Welchen Vorteil hat der Durchschnittsverdiener?

Der Durchschnittsverdiener weiß sich in einem Staat zuhause, der den Auftrag des Grundgesetzes und des Sozialgesetzbuches ernstnimmt. Die Bürgerinnen und Bürger wären in ihrer Existenz gesichert und könnten ihre Persönlichkeit frei entfalten. Darauf kann man stolz sein, denn es würde ein klares Signal ausgesandt: Jeder gehört dazu. Damit könnten sich die Zukunftsängste gerade in der Mitte der Gesellschaft beruhigen. Menschen, die Sorgen haben, gründen eher keine Familie.

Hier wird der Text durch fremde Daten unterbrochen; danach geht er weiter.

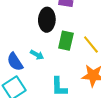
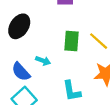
black ellipse: (47, 20) -> (19, 26), moved, turned 40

Ich gehe davon aus, dass die Geburtenraten steigen würden. Und wir wissen auch: Angst vor der Zukunft verleitet eher dazu, rechts außen zu wählen. Was den gesellschaftlichen Zusammenhalt gefährdet.

Eine Deradikalisierung der Gesellschaft durch das bedingungslose Grundeinkommen?

Ganz genau. Ein größerer sozialer Frieden.

Angenommen, wir in der Bundesrepublik machen das jetzt mal. Schwupps, ist der Laden voll? Anders formuliert, was hätte das für eine Signalwirkung nach außen?

Die anderen Länder Europas würden ja sehr schnell erkennen, dass die Einführung eines bedingungslosen Grundeinkommens in Deutschland zu einem Innovationsschub führen würde und sie würden es hoffentlich nachmachen. Was natürlich sehr idealistisch gedacht ist. Aber wir brauchen natürlich Rahmenrichtlinien – wie heute auch -, wer mit nichtdeutschem Pass in den Genuss dieser Sozialleistungen kommt. Es stimmt ja einfach nicht, dass jeder, der hier einen Fuß auf den Boden setzt, damit in die Sozialsysteme einwandert.

Ihre Veranstaltung am Samstag heiß „Vertrauen stärken“. Sie haben viel Vertrauen?

Ja. Und zwar nicht, weil ich idealistisch bin. Das bin ich vielleicht. Aber weil ich Soziologin bin. Wenn ich mir die Bildung des Individuums anschaue, vom Neugeborenen bis zum Erwachsenen, der Verantwortung übernimmt für sich und sein Land, dann weiß ich, dass man darauf vertrauen kann, das, wenn man Menschen frei lässt, ihr Leben nach ihren Vorstellungen zu gestalten, dass sie etwas damit tun. Man braucht zum Leben nicht nur Nahrung und Obdach, sondern auch einen Sinn. Den kann auch berufliches Tun stiften. Darauf werden wir als Quelle nicht verzichten wollen.

Diskussion zum Thema

Am Samstag (22. Juni) findet in der FH Dortmund (Emil-Figge-Straße 44, Hörsaal U33) von 12 bis 17 Uhr eine Informations- und Diskussionsveranstaltung zum Thema statt. Neben Vertretern der Wissenschaft diskutieren Vertreter aus der Praxis über die Idee des bedingungslosen Grundeinkommens und gehen der Frage nach, was für und was gegen diese Idee spricht. Der Eintritt ist frei.